Grats! Some how I feel happyer than I should for your achievement and I feel a bit renewed with hope now that I read this news of youres.you see, I've loved to writte ever since I was a kid but I've always been afraid of giving my self a chance to take it up as a profession or to Even finish a thought. (which I've never done thanks to my SA and lack of confidence) I'm too impatient and panic thinking I might mess my thought up and just lose all taste for it if I take it too far.... Then I tried to mix up my writting with my second passion,films, but to no avail seeing how I've got to deal with more. Ughh I hate myself.....Congrats again though


----------



## yes (Feb 27, 2008)

That's amazing that you can do that. I don't even have an MIDI keyboard to start playing with Kontakt.

When you release your album, please don't blindly follow the loudness wars... loud music has no contrast or sharpness at all. Or you could at least offer a dynamic version in additional to a smashed version.

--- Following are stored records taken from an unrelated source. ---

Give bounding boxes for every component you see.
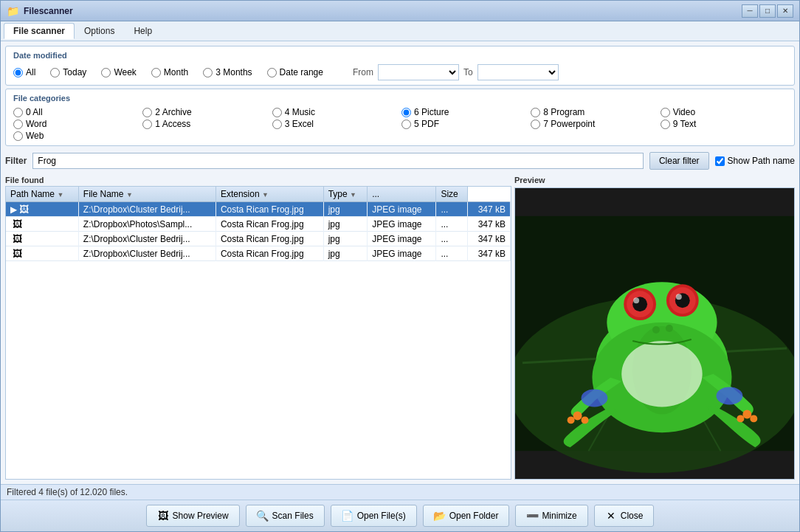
scan-files-icon: 🔍 (257, 510, 269, 522)
date-today-option[interactable]: Today (50, 67, 86, 77)
svg-point-11 (621, 341, 702, 407)
to-date-select[interactable] (477, 64, 559, 80)
filter-input[interactable] (32, 153, 644, 169)
close-toolbar-button[interactable]: ✕ Close (594, 505, 655, 527)
svg-point-9 (582, 390, 608, 407)
to-label: To (463, 67, 473, 77)
clear-filter-button[interactable]: Clear filter (649, 152, 709, 170)
from-date-select[interactable] (378, 64, 459, 80)
show-preview-button[interactable]: 🖼 Show Preview (146, 505, 240, 527)
col-header-size[interactable]: Size (436, 187, 467, 202)
cat-picture[interactable]: 6 Picture (401, 107, 513, 117)
status-text: Filtered 4 file(s) of 12.020 files. (7, 487, 128, 497)
show-path-container: Show Path name (715, 156, 795, 166)
file-categories-section: File categories 0 All 2 Archive 4 Music … (5, 89, 795, 146)
open-folder-button[interactable]: 📂 Open Folder (423, 505, 510, 527)
cell-type: JPEG image (368, 217, 436, 232)
tab-help[interactable]: Help (124, 23, 162, 39)
table-row[interactable]: 🖼Z:\Dropbox\Photos\Sampl...Costa Rican F… (6, 217, 511, 232)
minimize-toolbar-button[interactable]: ➖ Minimize (515, 505, 587, 527)
close-button[interactable]: ✕ (777, 4, 793, 18)
col-header-filename[interactable]: File Name ▼ (78, 187, 215, 202)
scan-files-button[interactable]: 🔍 Scan Files (246, 505, 325, 527)
cat-video[interactable]: Video (661, 107, 772, 117)
main-window: 📁 Filescanner ─ □ ✕ File scanner Options… (0, 0, 800, 532)
tab-options[interactable]: Options (75, 23, 124, 39)
file-type-icon: 🖼 (13, 233, 22, 244)
open-files-button[interactable]: 📄 Open File(s) (331, 505, 417, 527)
show-path-checkbox[interactable] (715, 156, 725, 166)
cat-pdf[interactable]: 5 PDF (401, 119, 513, 129)
minimize-button[interactable]: ─ (742, 4, 758, 18)
cell-type: JPEG image (368, 232, 436, 246)
svg-point-22 (568, 416, 575, 424)
cell-more[interactable]: ... (436, 232, 467, 246)
col-header-extension[interactable]: Extension ▼ (215, 187, 323, 202)
date-range-option[interactable]: Date range (267, 67, 323, 77)
svg-point-20 (573, 411, 582, 420)
date-month-option[interactable]: Month (151, 67, 188, 77)
col-header-more[interactable]: ... (368, 187, 436, 202)
preview-image-box (514, 187, 795, 480)
cell-more[interactable]: ... (436, 217, 467, 232)
file-found-label: File found (5, 176, 511, 184)
file-categories-label: File categories (13, 94, 787, 103)
open-files-label: Open File(s) (357, 511, 406, 521)
minimize-toolbar-label: Minimize (542, 511, 576, 521)
open-files-icon: 📄 (342, 510, 354, 522)
cat-word[interactable]: Word (13, 119, 125, 129)
table-row[interactable]: 🖼Z:\Dropbox\Cluster Bedrij...Costa Rican… (6, 232, 511, 246)
main-content: Date modified All Today Week Month (1, 41, 799, 484)
col-header-type[interactable]: Type ▼ (323, 187, 367, 202)
from-label: From (353, 67, 373, 77)
sort-pathname-icon: ▼ (57, 191, 63, 198)
file-table: Path Name ▼ File Name ▼ Extension ▼ (6, 187, 511, 261)
sort-extension-icon: ▼ (262, 191, 269, 198)
frog-preview-image (515, 188, 794, 479)
row-expand-cell[interactable]: 🖼 (6, 217, 78, 232)
cell-filename: Costa Rican Frog.jpg (215, 217, 323, 232)
row-expand-cell[interactable]: 🖼 (6, 232, 78, 246)
date-modified-label: Date modified (13, 51, 787, 60)
svg-point-25 (737, 415, 744, 422)
show-path-label[interactable]: Show Path name (728, 156, 795, 166)
row-expand-cell[interactable]: 🖼 (6, 246, 78, 261)
cell-extension: jpg (323, 217, 367, 232)
col-header-pathname[interactable]: Path Name ▼ (6, 187, 78, 202)
title-buttons: ─ □ ✕ (742, 4, 793, 18)
file-table-container[interactable]: Path Name ▼ File Name ▼ Extension ▼ (5, 186, 511, 480)
cat-music[interactable]: 4 Music (272, 107, 384, 117)
cat-all[interactable]: 0 All (13, 107, 125, 117)
cell-more[interactable]: ... (436, 246, 467, 261)
row-expand-cell[interactable]: ▶🖼 (6, 202, 78, 217)
cat-excel[interactable]: 3 Excel (272, 119, 384, 129)
title-bar: 📁 Filescanner ─ □ ✕ (1, 1, 799, 21)
open-folder-label: Open Folder (449, 511, 499, 521)
cat-web[interactable]: Web (13, 131, 125, 141)
cell-filename: Costa Rican Frog.jpg (215, 246, 323, 261)
title-bar-left: 📁 Filescanner (7, 5, 73, 17)
cat-access[interactable]: 1 Access (142, 119, 254, 129)
cat-powerpoint[interactable]: 7 Powerpoint (531, 119, 642, 129)
table-row[interactable]: ▶🖼Z:\Dropbox\Cluster Bedrij...Costa Rica… (6, 202, 511, 217)
cat-archive[interactable]: 2 Archive (142, 107, 254, 117)
cell-more[interactable]: ... (436, 202, 467, 217)
table-row[interactable]: 🖼Z:\Dropbox\Cluster Bedrij...Costa Rican… (6, 246, 511, 261)
cell-size: 347 kB (467, 246, 510, 261)
svg-point-24 (750, 415, 757, 422)
cell-pathname: Z:\Dropbox\Photos\Sampl... (78, 217, 215, 232)
open-folder-icon: 📂 (434, 510, 446, 522)
cell-filename: Costa Rican Frog.jpg (215, 232, 323, 246)
tab-file-scanner[interactable]: File scanner (4, 23, 75, 39)
expand-arrow-icon: ▶ (10, 204, 17, 215)
date-all-option[interactable]: All (13, 67, 35, 77)
file-type-icon: 🖼 (13, 248, 22, 259)
restore-button[interactable]: □ (759, 4, 776, 18)
date-week-option[interactable]: Week (101, 67, 136, 77)
cat-program[interactable]: 8 Program (531, 107, 642, 117)
date-3months-option[interactable]: 3 Months (203, 67, 252, 77)
svg-point-15 (633, 297, 639, 303)
cat-text[interactable]: 9 Text (661, 119, 772, 129)
cell-type: JPEG image (368, 202, 436, 217)
filter-row: Filter Clear filter Show Path name (5, 149, 795, 173)
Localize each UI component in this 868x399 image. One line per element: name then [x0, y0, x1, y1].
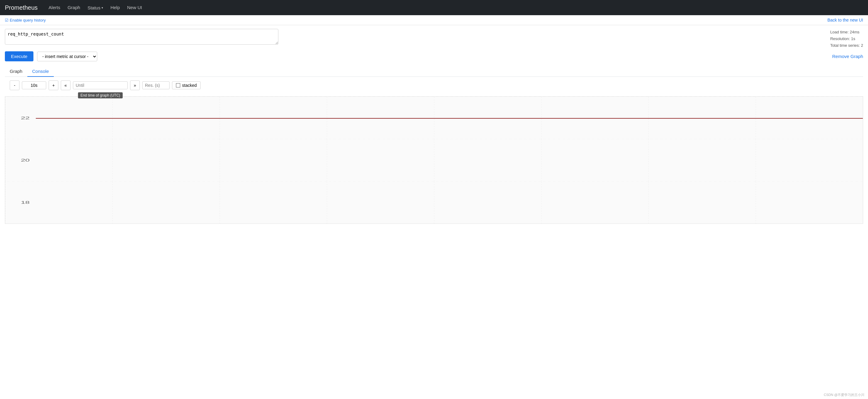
- stacked-checkbox-icon: [176, 83, 180, 88]
- nav-status[interactable]: Status ▾: [84, 5, 107, 10]
- svg-rect-0: [5, 97, 863, 224]
- nav-graph[interactable]: Graph: [64, 0, 84, 15]
- forward-time-button[interactable]: »: [130, 80, 140, 90]
- main-content: req_http_request_count Load time: 24ms R…: [0, 25, 868, 227]
- tabs: Graph Console: [5, 66, 863, 77]
- graph-controls: - + « End time of graph (UTC) » stacked: [5, 77, 863, 90]
- navbar-brand[interactable]: Prometheus: [5, 4, 38, 11]
- query-input[interactable]: req_http_request_count: [5, 29, 278, 45]
- nav-help[interactable]: Help: [107, 0, 123, 15]
- time-range-input[interactable]: [22, 81, 46, 89]
- checkbox-icon: ☑: [5, 18, 8, 23]
- tab-console[interactable]: Console: [27, 66, 54, 77]
- y-label-18: 18: [21, 200, 29, 205]
- query-row: req_http_request_count Load time: 24ms R…: [5, 29, 863, 49]
- zoom-out-button[interactable]: -: [10, 80, 20, 90]
- stacked-button[interactable]: stacked: [172, 81, 200, 89]
- back-to-new-ui-link[interactable]: Back to the new UI: [827, 18, 863, 23]
- chart-area: 22 20 18: [5, 96, 863, 224]
- until-input[interactable]: [73, 81, 128, 89]
- remove-graph-button[interactable]: Remove Graph: [832, 54, 863, 59]
- total-series-stat: Total time series: 2: [830, 42, 863, 49]
- nav-new-ui[interactable]: New UI: [123, 0, 146, 15]
- zoom-in-button[interactable]: +: [49, 80, 58, 90]
- nav-alerts[interactable]: Alerts: [45, 0, 64, 15]
- resolution-input[interactable]: [142, 81, 169, 89]
- navbar: Prometheus Alerts Graph Status ▾ Help Ne…: [0, 0, 868, 15]
- status-caret-icon: ▾: [101, 6, 103, 9]
- y-label-20: 20: [21, 158, 29, 162]
- execute-button[interactable]: Execute: [5, 51, 33, 61]
- insert-metric-select[interactable]: - insert metric at cursor -: [37, 52, 97, 61]
- query-input-wrap: req_http_request_count: [5, 29, 278, 49]
- execute-row: Execute - insert metric at cursor - Remo…: [5, 51, 863, 61]
- resolution-stat: Resolution: 1s: [830, 36, 863, 42]
- y-label-22: 22: [21, 116, 29, 120]
- until-input-wrap: End time of graph (UTC): [73, 81, 128, 89]
- enable-query-history-link[interactable]: ☑ Enable query history: [5, 18, 46, 23]
- back-time-button[interactable]: «: [61, 80, 70, 90]
- query-stats: Load time: 24ms Resolution: 1s Total tim…: [830, 29, 863, 49]
- chart-svg: 22 20 18: [5, 97, 863, 224]
- top-bar: ☑ Enable query history Back to the new U…: [0, 15, 868, 25]
- tab-graph[interactable]: Graph: [5, 66, 27, 77]
- load-time-stat: Load time: 24ms: [830, 29, 863, 36]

Your fans will thank you. The commercial music world has abandoned fidelty a LONG time ago. Commercially released music today doesn't take advantage of the amazing technology that exists.


----------



## roseblood (Mar 1, 2010)

Such a lovely voice! Congratulations, I wish you the best of luck!


----------



## Dying note (Mar 17, 2009)

I love your voice! It's lovely and instantly reminded me of Sara Bareilles (one of my fav artists). Your song, "Doctor, Doctor" is awesome


----------



## Nada (Dec 19, 2004)

guitargirl said:


> thanks for watching


you're welcome


----------



## guitargirl (Aug 31, 2009)

Dying note said:


> I love your voice! It's lovely and instantly reminded me of Sara Bareilles (one of my fav artists). Your song, "Doctor, Doctor" is awesome


Oh wow! What a compliment, Sara Bareilles is actually one of my favorite artists! I actually have a picture with her on my profile page. Thanks so much!


----------



## Dying note (Mar 17, 2009)

guitargirl said:


> Oh wow! What a compliment, Sara Bareilles is actually one of my favorite artists! I actually have a picture with her on my profile page. Thanks so much!


Oh wow...lol She's definitely a great influence and I hope you continue creating your music


----------